Work required:
In the entries below, find the lines with the word "Bande" and copy them.

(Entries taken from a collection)
○ ○ ○ ○ ○ ○ ○
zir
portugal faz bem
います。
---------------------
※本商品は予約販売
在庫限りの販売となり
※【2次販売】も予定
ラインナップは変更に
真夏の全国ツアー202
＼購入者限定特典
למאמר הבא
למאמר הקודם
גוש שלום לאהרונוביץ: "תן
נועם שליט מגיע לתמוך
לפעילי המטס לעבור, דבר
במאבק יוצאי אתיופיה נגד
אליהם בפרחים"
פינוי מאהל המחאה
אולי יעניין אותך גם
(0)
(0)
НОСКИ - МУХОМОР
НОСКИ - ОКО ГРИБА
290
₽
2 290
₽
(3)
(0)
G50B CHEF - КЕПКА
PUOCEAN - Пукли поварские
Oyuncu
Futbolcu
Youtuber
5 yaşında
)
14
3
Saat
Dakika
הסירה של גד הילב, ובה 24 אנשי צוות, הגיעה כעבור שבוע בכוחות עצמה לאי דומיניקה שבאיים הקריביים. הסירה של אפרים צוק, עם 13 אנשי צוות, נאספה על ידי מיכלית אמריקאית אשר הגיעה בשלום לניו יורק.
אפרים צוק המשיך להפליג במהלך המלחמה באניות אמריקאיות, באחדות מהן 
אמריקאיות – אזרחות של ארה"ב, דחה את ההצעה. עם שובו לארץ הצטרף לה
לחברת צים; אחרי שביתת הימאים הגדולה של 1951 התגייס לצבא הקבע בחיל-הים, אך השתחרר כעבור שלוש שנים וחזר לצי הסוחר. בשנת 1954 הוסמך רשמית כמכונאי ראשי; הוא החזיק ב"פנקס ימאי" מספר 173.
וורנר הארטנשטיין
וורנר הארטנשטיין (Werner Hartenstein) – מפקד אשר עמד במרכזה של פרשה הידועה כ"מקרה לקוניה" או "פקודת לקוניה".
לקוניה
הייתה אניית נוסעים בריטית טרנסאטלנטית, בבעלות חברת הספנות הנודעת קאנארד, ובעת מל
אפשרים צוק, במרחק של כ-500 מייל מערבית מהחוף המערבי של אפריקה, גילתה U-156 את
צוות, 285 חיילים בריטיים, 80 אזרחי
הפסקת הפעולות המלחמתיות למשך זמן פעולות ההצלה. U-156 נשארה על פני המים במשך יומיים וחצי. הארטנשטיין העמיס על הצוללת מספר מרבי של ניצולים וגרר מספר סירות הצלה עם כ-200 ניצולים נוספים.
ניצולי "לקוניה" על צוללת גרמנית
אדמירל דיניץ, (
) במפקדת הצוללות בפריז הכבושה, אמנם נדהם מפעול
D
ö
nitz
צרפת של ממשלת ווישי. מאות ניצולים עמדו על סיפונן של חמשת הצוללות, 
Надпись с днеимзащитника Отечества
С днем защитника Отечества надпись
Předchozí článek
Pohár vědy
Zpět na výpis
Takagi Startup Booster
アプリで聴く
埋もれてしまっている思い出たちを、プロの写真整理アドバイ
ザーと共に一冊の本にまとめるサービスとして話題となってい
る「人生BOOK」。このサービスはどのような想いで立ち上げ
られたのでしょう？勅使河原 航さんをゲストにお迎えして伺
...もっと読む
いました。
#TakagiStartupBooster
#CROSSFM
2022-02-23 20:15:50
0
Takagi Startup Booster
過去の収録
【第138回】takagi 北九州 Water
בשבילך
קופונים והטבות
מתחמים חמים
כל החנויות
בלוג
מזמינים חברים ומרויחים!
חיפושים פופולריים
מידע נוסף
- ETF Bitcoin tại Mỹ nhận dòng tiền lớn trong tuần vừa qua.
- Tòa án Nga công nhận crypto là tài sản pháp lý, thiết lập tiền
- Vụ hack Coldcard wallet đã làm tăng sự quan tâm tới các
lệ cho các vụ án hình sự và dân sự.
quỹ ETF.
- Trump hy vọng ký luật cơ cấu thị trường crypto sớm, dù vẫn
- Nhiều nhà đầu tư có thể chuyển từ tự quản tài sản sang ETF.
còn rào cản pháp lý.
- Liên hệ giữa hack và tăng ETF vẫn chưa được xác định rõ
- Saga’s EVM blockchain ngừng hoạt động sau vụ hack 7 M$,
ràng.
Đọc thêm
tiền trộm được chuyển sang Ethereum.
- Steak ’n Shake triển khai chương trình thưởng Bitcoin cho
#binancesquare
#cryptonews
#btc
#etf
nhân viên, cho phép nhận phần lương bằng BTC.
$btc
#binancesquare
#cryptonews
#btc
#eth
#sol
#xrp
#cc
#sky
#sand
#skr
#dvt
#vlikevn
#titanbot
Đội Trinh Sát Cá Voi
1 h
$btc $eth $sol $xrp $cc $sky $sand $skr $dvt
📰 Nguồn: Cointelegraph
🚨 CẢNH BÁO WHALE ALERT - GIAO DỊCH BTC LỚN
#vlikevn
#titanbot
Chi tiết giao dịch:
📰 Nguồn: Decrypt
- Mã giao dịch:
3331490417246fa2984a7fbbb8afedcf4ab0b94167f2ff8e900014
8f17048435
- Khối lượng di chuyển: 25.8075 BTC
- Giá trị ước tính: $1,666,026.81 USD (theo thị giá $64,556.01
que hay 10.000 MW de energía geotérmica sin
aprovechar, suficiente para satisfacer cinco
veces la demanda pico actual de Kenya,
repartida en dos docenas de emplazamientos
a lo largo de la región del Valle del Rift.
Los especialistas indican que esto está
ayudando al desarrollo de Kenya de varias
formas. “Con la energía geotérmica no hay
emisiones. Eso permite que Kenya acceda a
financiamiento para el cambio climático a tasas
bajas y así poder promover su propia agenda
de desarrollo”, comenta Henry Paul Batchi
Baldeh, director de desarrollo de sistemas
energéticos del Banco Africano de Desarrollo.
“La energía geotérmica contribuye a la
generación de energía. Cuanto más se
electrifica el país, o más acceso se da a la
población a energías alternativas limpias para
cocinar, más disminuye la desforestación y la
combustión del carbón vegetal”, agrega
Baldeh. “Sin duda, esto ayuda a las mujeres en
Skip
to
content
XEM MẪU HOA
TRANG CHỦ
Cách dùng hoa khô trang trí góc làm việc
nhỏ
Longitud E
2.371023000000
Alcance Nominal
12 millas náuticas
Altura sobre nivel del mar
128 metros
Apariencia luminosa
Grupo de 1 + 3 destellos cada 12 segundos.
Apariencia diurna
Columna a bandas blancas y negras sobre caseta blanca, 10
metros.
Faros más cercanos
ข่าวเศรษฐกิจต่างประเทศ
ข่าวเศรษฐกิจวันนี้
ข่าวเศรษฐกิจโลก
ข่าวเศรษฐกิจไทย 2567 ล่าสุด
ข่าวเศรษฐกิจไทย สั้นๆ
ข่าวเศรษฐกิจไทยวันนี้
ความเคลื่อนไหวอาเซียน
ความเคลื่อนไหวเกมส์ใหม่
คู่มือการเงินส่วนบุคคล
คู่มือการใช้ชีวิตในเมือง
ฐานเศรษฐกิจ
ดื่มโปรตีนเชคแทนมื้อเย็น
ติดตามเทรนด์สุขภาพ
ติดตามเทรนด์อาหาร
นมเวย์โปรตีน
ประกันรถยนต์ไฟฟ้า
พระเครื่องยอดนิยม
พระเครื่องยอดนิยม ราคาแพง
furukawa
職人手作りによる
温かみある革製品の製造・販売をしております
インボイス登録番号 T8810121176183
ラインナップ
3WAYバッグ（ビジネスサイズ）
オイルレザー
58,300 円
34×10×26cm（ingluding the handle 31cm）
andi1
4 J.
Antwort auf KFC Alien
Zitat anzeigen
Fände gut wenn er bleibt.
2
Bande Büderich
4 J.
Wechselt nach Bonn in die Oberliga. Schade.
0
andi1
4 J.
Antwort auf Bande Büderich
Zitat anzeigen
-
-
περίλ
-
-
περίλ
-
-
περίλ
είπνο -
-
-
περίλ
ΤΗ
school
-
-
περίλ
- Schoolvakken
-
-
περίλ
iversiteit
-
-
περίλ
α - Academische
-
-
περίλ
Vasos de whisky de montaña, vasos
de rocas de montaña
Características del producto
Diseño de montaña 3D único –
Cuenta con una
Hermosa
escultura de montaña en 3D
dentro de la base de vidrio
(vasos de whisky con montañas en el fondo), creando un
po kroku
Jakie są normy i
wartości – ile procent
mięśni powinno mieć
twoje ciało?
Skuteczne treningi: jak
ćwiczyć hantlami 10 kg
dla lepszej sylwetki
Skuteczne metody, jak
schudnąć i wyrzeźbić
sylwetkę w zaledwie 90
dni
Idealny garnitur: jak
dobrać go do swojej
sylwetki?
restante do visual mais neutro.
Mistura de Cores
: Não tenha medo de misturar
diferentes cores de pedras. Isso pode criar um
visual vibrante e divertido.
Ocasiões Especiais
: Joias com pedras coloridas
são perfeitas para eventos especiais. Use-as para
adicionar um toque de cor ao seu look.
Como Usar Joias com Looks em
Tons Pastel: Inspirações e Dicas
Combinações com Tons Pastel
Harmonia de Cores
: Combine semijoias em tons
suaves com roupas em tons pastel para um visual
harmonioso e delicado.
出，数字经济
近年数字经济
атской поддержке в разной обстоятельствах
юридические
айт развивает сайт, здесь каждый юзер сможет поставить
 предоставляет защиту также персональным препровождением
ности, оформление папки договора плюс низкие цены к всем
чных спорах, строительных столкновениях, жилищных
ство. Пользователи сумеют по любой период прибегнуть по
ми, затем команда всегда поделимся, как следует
○ ○ ○ ○ ○ ○ ○
Output for this task:
Bande Büderich
Antwort auf Bande Büderich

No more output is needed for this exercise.